Human Rights Experts On Israel-Palestine To Step Down From UN-Backed Team
HuffPost
The three independent experts cited personal reasons and a need for change, in the first such group resignation since the Human Rights Council was founded.
GENEVA (AP) — A team of three independent experts working for the U.N.’s top human rights body with a focus on Israel and Palestinian areas say they are resigning, citing personal reasons and a need for change, in the panel’s first such group resignation.
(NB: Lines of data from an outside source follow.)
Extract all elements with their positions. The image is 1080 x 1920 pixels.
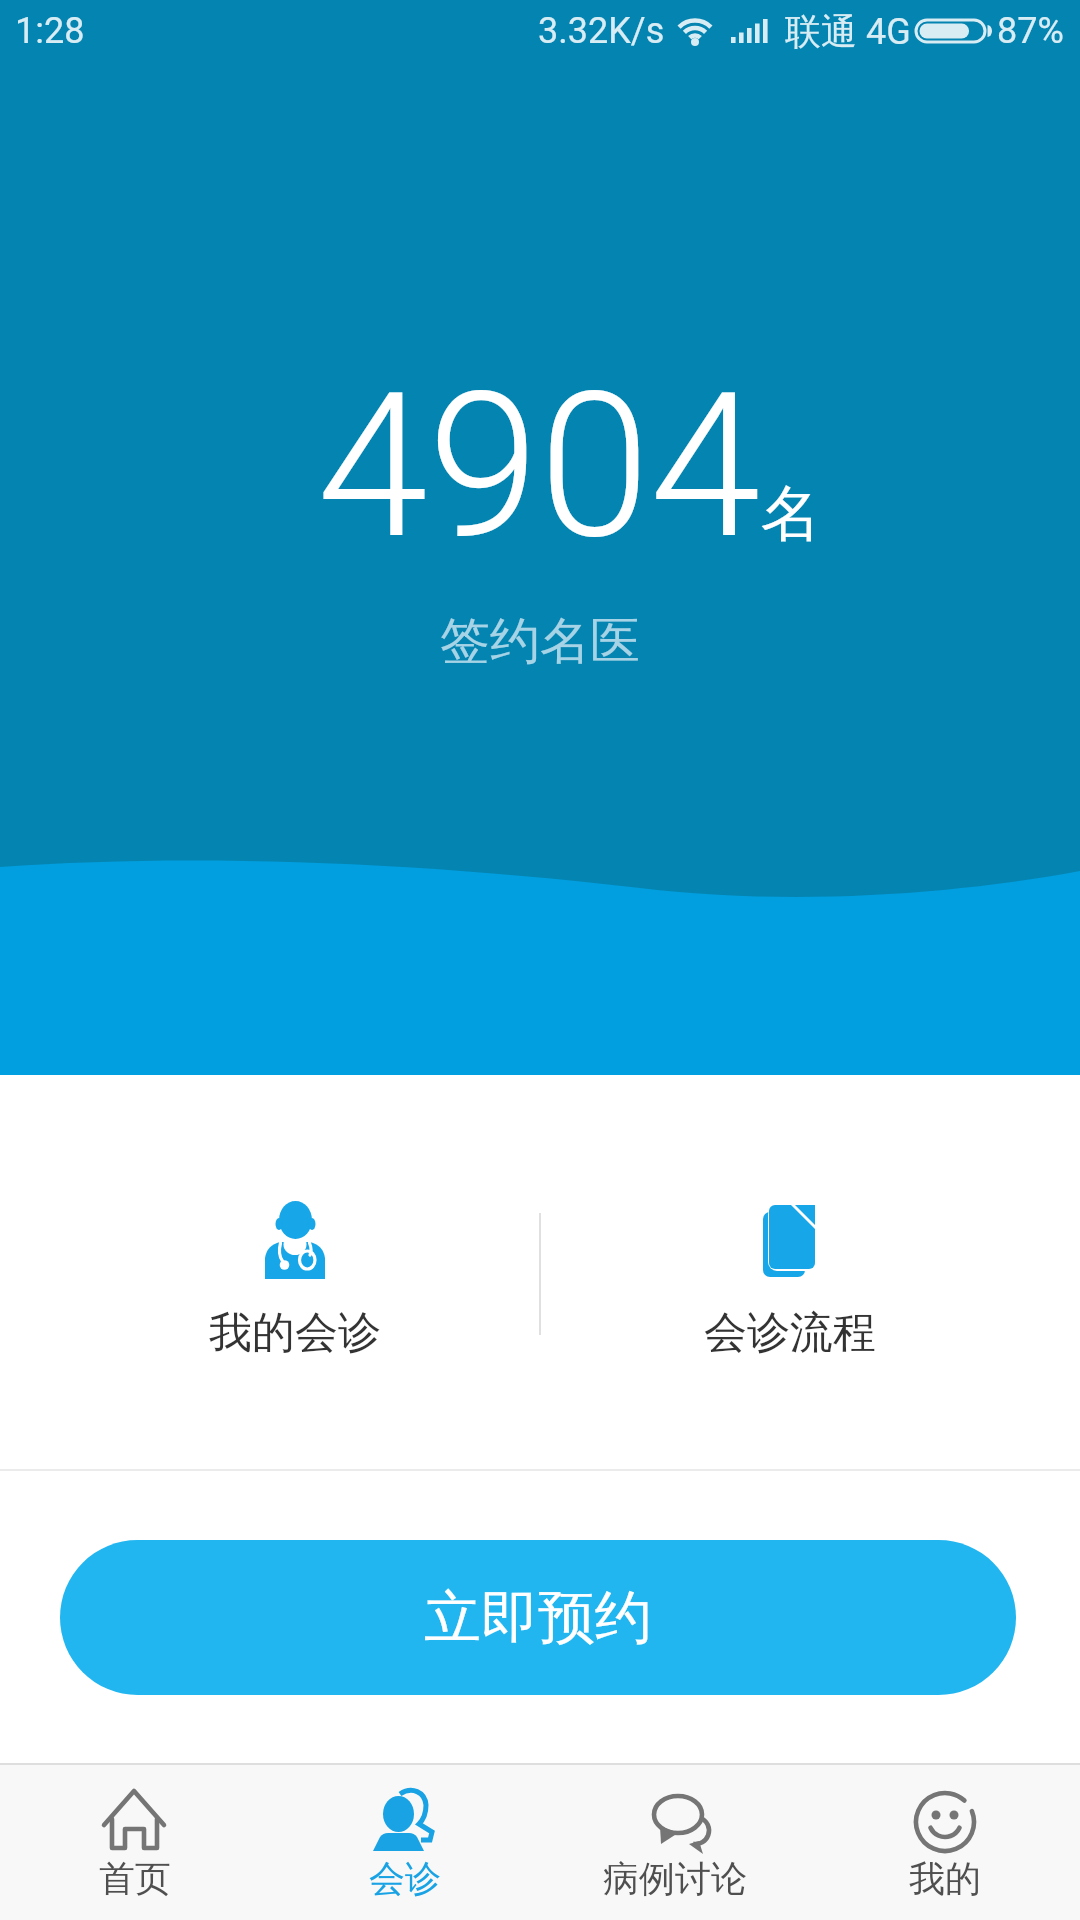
button[interactable]: 立即预约 xyxy=(60,1540,1016,1695)
button[interactable]: 病例讨论 xyxy=(540,1765,810,1920)
staticText: 会诊 xyxy=(369,1856,441,1901)
button[interactable]: 会诊 xyxy=(270,1765,540,1920)
staticText: 87% xyxy=(997,10,1064,52)
staticText: 立即预约 xyxy=(424,1582,652,1654)
button[interactable]: 我的 xyxy=(810,1765,1080,1920)
staticText: 病例讨论 xyxy=(603,1856,747,1901)
staticText: 会诊流程 xyxy=(704,1306,876,1360)
staticText: 1:28 xyxy=(15,10,85,52)
button[interactable]: 会诊流程 xyxy=(640,1185,940,1370)
staticText: 3.32K/s xyxy=(538,10,665,52)
button[interactable]: 首页 xyxy=(0,1765,270,1920)
button[interactable]: 我的会诊 xyxy=(145,1185,445,1370)
staticText: 名 xyxy=(761,476,821,552)
staticText: 我的会诊 xyxy=(209,1306,381,1360)
staticText: 联通 4G xyxy=(785,9,911,54)
staticText: 4904 xyxy=(317,349,761,583)
staticText: 签约名医 xyxy=(440,610,640,673)
staticText: 我的 xyxy=(909,1856,981,1901)
staticText: 首页 xyxy=(99,1856,171,1901)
The resignations, announced Monday by the U.N.-backed Human Rights Council that set up the team, come as violence continues in Palestinian areas with few signs of letup in the Israeli military campaign against Hamas and other militants behind the Oct. 7 attacks.
The Israeli government has repeatedly criticized the panel of experts, known as the Commission of Inquiry on the Occupied Palestinian Territory and Israel, and denied their repeated requests to travel to the region or otherwise cooperate with the team.
Council spokesman Pascal Sim said the move marked the first joint resignations of Commission of Inquiry members since the council was founded in 2006. The team said in a statement that the resignations had “absolutely nothing to do with any external event or pressure,” while also saying they provided a good opportunity to reconstitute the panel.
Navi Pillay, 83, a former U.N. human rights chief who has led the commission for the last four years, said in a letter to the council president that she was resigning effective Nov. 3 because of “age, medical issues and the weight of several other commitments.”